• [TASK]:
Lines from the one containing "Apr. 16, 2024 at 2:13 PM CDT" through the end of the material are to be retyped exactly; do not copy pictures.

:::

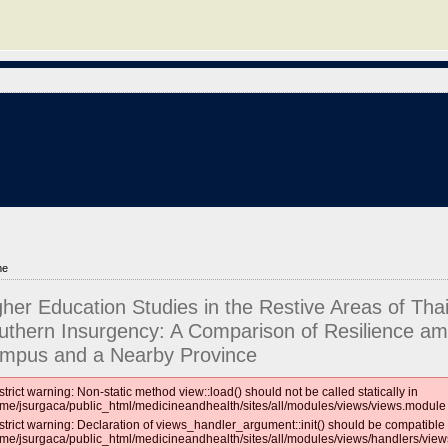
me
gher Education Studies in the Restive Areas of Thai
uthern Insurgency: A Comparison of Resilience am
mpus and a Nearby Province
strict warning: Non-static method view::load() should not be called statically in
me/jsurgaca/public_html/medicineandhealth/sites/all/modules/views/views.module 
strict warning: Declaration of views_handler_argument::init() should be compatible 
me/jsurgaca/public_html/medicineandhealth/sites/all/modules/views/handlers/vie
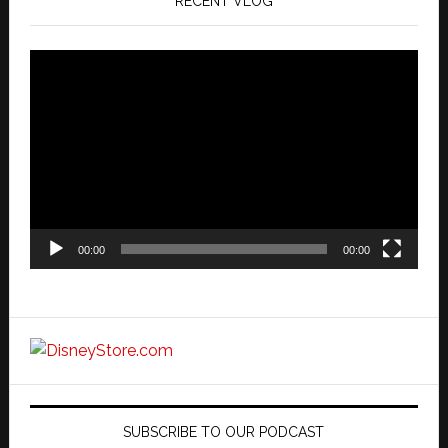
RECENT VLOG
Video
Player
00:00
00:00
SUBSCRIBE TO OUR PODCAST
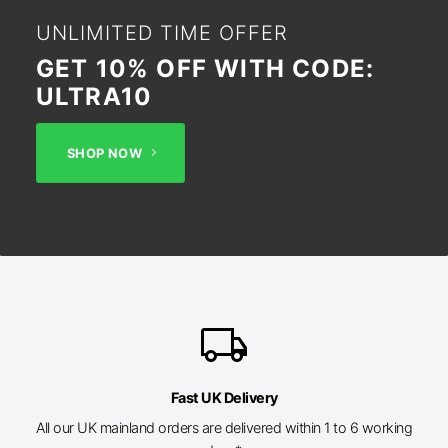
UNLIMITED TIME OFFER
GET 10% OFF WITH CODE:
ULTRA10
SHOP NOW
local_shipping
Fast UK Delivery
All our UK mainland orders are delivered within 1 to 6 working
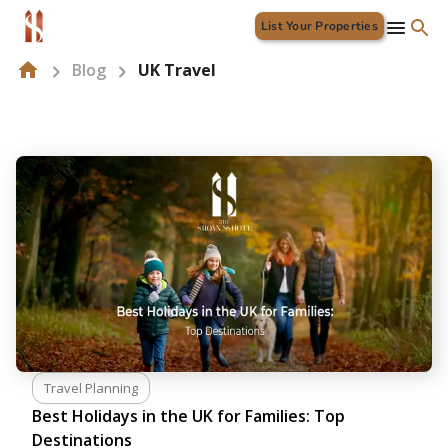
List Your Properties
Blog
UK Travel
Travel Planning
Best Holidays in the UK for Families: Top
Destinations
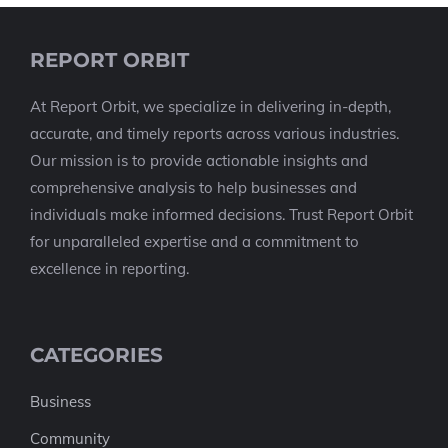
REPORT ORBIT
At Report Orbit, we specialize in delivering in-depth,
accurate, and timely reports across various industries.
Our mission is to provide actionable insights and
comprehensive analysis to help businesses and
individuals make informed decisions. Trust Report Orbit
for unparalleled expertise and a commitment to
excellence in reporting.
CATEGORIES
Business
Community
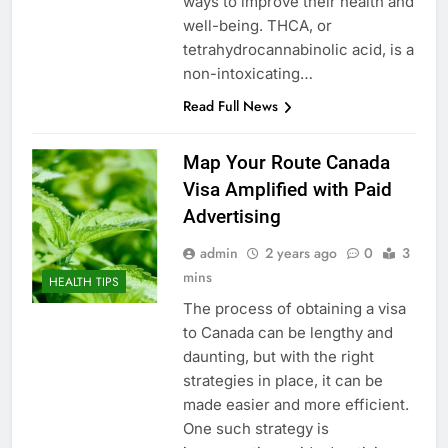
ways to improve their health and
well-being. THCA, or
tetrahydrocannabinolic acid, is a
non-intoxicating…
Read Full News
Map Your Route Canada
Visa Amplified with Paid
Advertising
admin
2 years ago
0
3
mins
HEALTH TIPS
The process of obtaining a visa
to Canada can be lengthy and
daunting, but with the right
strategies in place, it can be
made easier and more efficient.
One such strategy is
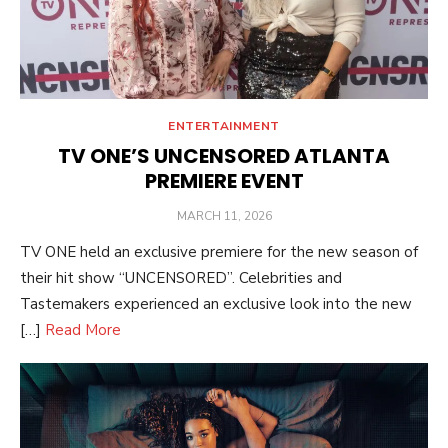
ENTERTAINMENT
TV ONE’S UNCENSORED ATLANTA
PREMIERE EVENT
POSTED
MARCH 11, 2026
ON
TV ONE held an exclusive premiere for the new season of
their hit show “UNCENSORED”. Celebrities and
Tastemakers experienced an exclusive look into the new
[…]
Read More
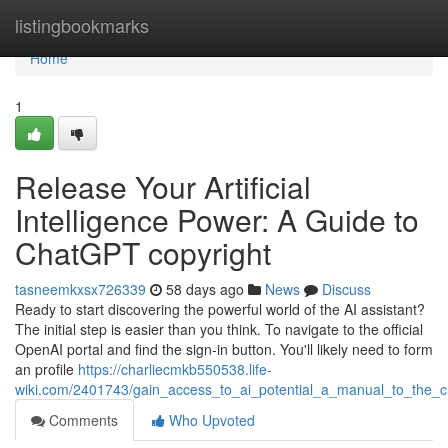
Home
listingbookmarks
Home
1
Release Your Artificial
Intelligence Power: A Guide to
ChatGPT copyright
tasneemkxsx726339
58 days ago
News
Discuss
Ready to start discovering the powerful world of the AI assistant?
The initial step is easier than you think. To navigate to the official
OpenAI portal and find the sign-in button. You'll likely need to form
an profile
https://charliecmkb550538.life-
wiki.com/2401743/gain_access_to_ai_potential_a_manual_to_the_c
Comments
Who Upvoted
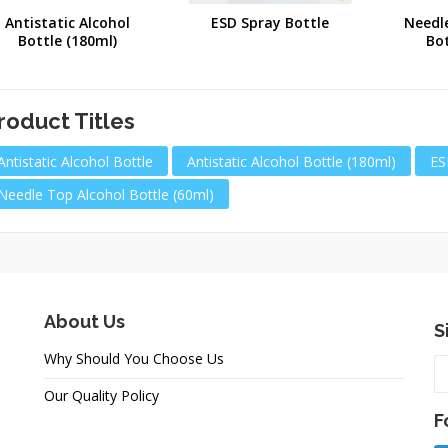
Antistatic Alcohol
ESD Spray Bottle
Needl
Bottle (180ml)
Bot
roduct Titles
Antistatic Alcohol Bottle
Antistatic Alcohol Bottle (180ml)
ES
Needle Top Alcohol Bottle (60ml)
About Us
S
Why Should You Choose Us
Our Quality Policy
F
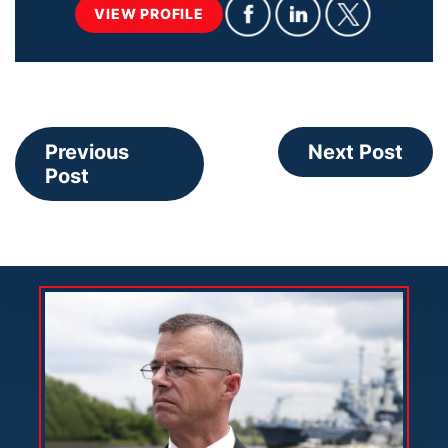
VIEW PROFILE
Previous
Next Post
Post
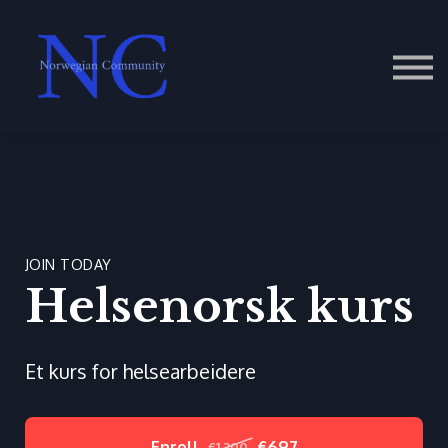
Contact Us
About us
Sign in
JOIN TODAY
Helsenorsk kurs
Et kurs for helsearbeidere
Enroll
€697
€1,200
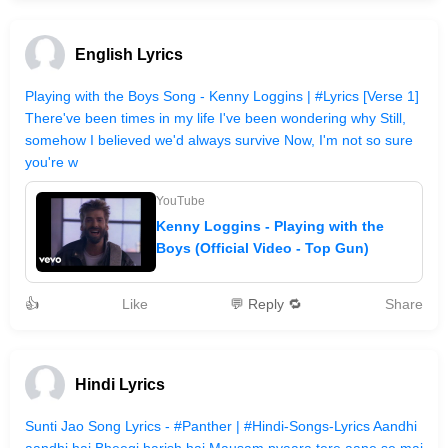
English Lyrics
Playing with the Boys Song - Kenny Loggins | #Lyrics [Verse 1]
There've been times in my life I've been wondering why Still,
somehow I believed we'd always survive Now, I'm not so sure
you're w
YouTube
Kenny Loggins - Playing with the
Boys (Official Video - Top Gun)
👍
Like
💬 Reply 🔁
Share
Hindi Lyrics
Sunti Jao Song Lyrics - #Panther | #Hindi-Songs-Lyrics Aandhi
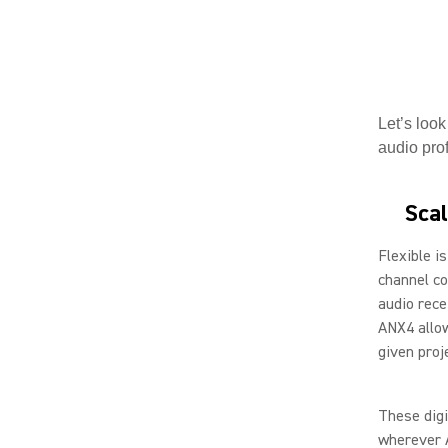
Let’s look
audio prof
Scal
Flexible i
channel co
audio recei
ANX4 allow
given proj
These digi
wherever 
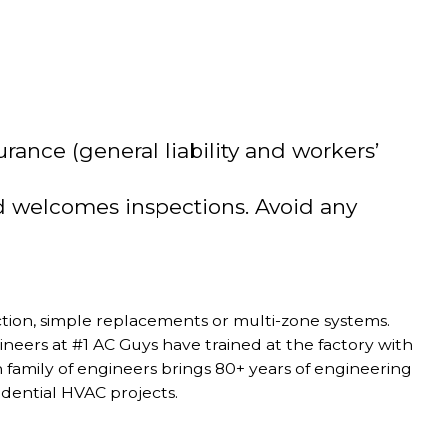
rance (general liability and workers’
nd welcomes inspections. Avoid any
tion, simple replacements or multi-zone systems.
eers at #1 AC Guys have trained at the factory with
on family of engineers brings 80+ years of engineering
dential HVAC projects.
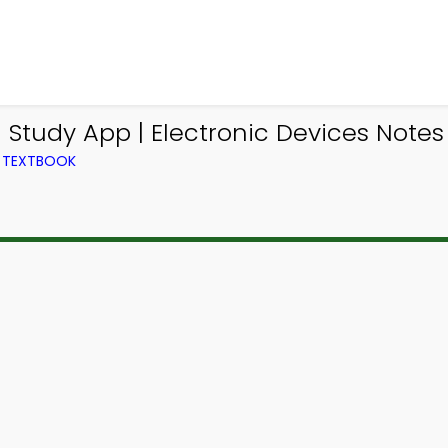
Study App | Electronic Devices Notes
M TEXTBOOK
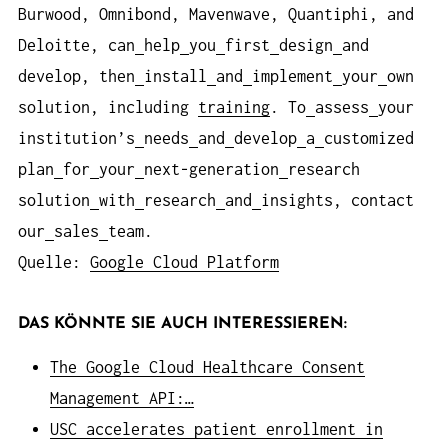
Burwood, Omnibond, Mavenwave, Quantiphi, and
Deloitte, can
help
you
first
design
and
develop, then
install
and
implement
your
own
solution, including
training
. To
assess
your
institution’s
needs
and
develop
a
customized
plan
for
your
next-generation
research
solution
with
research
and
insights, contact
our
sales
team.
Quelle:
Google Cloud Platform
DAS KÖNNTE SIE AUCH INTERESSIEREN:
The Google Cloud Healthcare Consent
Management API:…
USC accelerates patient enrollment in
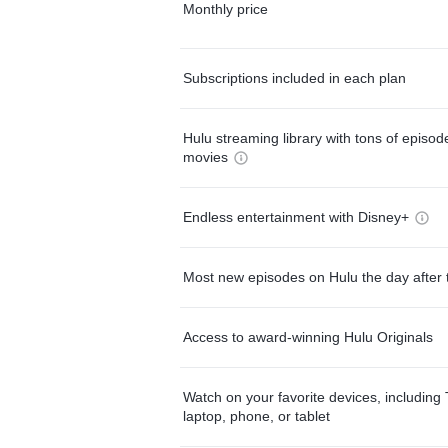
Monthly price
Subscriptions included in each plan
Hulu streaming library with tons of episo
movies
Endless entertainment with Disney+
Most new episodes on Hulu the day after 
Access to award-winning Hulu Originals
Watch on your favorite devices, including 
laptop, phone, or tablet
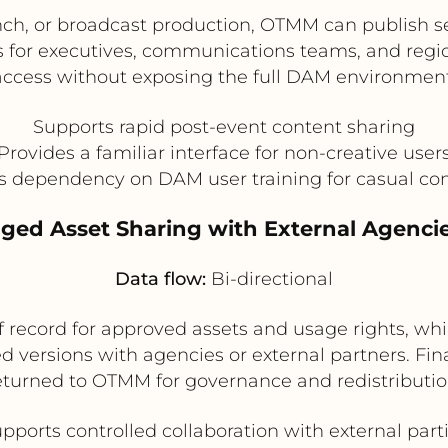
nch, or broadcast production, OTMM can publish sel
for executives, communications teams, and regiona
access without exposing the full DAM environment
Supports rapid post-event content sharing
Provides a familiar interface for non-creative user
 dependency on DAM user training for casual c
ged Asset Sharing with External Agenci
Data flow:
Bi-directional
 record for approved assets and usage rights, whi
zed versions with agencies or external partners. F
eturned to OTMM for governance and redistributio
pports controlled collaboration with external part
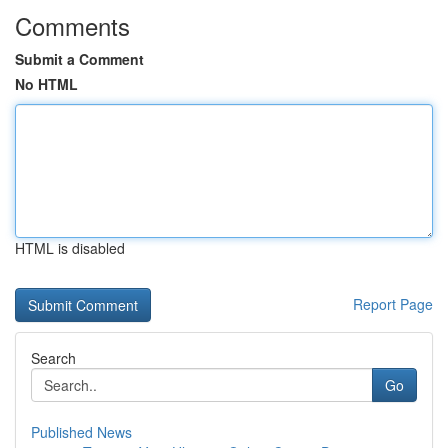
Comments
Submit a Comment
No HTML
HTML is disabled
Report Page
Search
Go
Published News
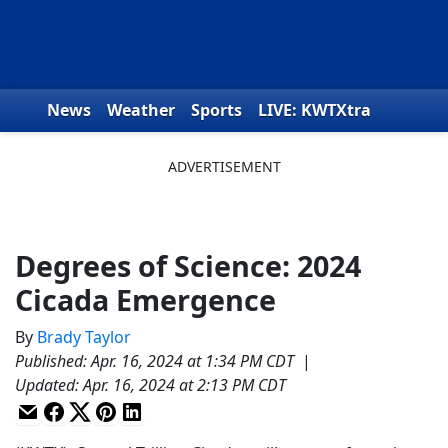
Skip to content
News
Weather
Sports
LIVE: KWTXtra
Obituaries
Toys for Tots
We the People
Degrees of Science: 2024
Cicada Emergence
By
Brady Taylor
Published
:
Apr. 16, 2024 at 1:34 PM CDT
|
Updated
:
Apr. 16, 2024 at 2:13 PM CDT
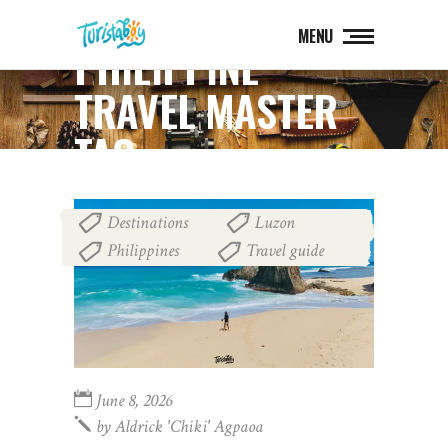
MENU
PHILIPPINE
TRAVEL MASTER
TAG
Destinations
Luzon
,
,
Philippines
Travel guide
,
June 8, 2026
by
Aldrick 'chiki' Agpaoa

:::

• [SOLUTION]:
Apr. 16, 2024 at 2:13 PM CDT
MENU
PHILIPPINE
TRAVEL MASTER
TAG
Destinations
Luzon
,
,
Philippines
Travel guide
,
June 8, 2026
by
Aldrick 'chiki' Agpaoa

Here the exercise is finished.